- [Record set]:

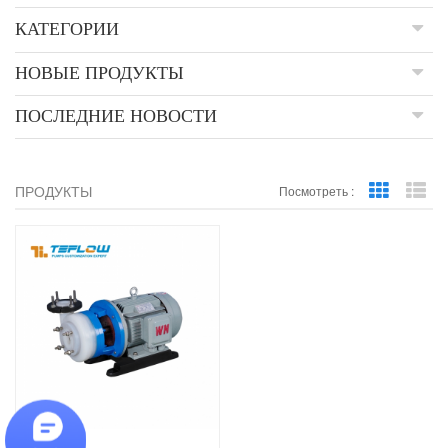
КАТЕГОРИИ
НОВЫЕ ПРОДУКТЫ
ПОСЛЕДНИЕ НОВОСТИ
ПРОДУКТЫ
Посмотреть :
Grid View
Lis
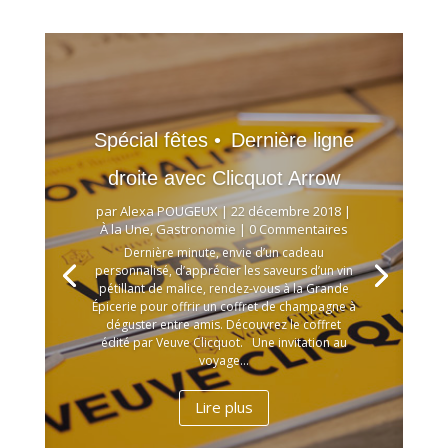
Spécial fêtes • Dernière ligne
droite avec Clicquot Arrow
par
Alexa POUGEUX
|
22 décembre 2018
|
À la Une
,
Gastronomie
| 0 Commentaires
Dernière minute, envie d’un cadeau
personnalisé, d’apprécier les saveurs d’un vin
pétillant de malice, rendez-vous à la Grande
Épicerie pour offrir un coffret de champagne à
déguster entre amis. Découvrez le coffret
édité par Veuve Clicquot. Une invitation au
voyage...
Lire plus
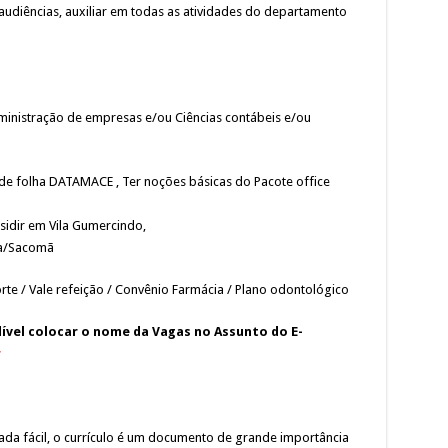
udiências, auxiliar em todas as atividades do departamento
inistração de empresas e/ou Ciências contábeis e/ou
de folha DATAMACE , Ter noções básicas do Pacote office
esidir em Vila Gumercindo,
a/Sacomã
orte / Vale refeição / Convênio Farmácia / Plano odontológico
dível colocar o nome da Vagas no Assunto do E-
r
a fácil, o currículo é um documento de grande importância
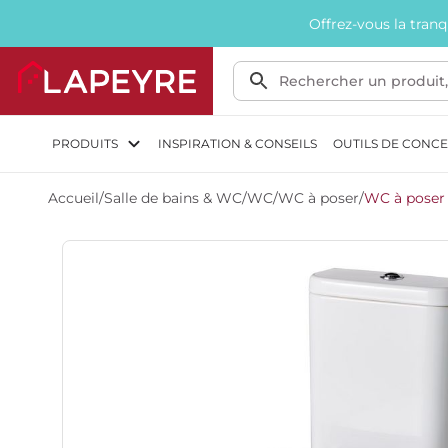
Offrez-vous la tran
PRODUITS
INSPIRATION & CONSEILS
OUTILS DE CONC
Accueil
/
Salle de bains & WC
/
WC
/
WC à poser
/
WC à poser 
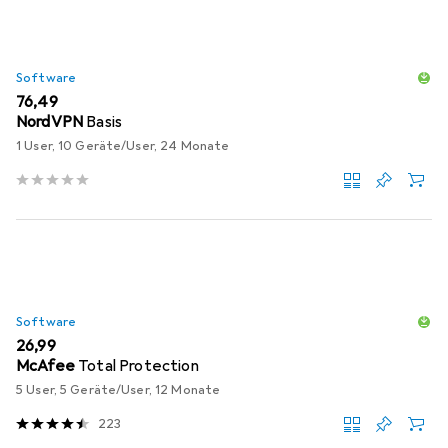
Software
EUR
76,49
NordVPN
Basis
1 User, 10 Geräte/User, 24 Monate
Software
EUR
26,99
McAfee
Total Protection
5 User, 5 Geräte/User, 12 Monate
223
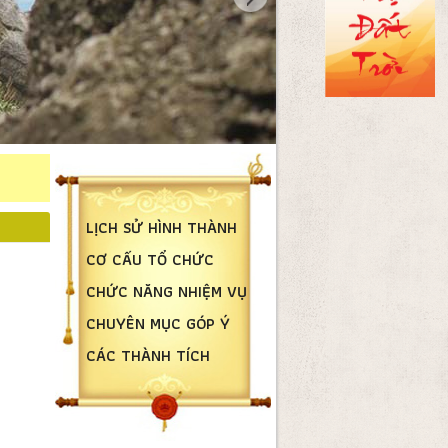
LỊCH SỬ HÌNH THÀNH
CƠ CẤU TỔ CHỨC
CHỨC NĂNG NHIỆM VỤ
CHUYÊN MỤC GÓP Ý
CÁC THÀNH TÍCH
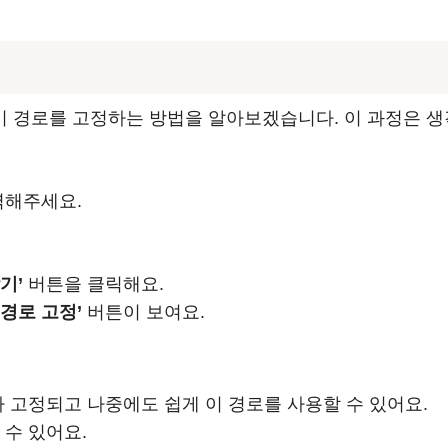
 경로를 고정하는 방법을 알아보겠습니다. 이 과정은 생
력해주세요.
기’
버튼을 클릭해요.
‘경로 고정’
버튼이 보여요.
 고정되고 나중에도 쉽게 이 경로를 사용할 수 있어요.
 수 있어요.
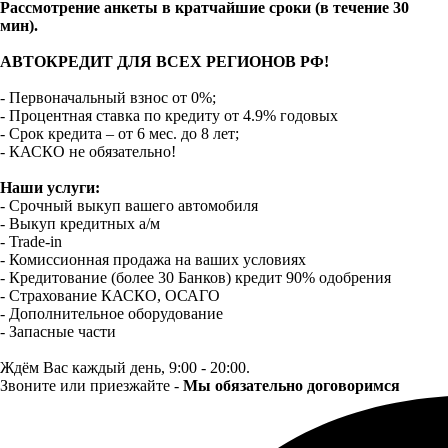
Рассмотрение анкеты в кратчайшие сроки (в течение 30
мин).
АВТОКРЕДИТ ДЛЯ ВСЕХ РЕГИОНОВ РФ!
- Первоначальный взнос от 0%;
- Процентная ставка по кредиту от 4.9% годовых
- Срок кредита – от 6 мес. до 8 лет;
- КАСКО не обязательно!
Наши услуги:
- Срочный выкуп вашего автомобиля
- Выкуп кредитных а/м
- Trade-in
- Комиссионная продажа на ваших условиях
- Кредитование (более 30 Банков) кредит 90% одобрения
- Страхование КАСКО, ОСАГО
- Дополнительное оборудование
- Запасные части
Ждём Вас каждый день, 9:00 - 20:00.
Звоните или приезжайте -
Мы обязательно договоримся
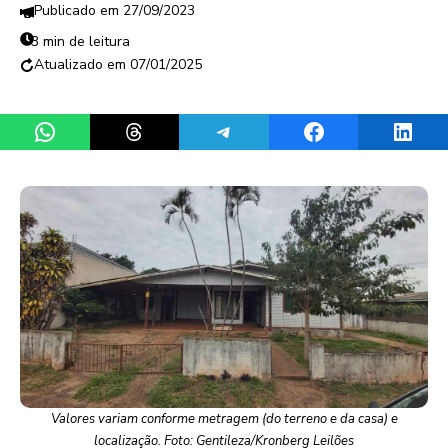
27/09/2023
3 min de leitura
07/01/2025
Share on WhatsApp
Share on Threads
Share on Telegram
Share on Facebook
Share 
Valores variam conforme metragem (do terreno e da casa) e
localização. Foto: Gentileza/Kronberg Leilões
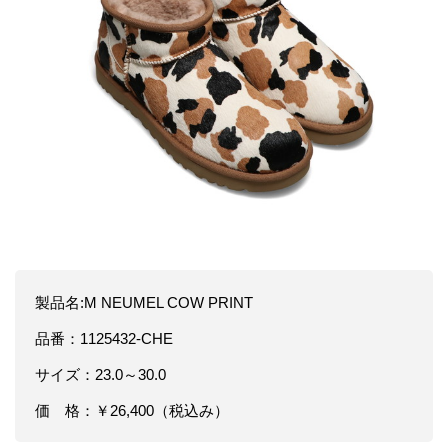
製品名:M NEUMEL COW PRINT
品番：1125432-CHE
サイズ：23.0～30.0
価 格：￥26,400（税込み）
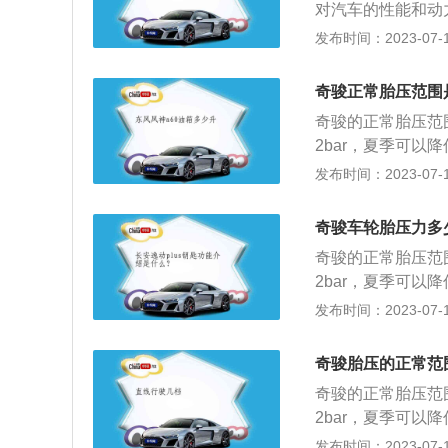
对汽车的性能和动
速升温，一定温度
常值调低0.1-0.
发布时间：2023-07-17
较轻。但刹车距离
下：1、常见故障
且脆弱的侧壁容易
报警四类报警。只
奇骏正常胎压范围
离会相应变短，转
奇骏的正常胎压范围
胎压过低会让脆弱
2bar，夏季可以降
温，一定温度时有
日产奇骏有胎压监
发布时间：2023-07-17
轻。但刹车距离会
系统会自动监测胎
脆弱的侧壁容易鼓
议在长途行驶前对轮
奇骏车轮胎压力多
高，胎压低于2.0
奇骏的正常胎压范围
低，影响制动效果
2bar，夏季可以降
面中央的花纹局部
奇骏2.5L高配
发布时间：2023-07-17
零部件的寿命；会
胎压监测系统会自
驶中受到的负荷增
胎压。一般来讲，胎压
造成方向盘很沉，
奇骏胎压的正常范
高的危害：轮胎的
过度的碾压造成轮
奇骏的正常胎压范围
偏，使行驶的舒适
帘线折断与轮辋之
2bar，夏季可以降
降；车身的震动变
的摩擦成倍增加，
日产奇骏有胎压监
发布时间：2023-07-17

- [What is needed]:
Go through the data and gather every line that holds "обязательно".

- [Task output]:
- КАСКО не обязательно!
Мы обязательно договоримся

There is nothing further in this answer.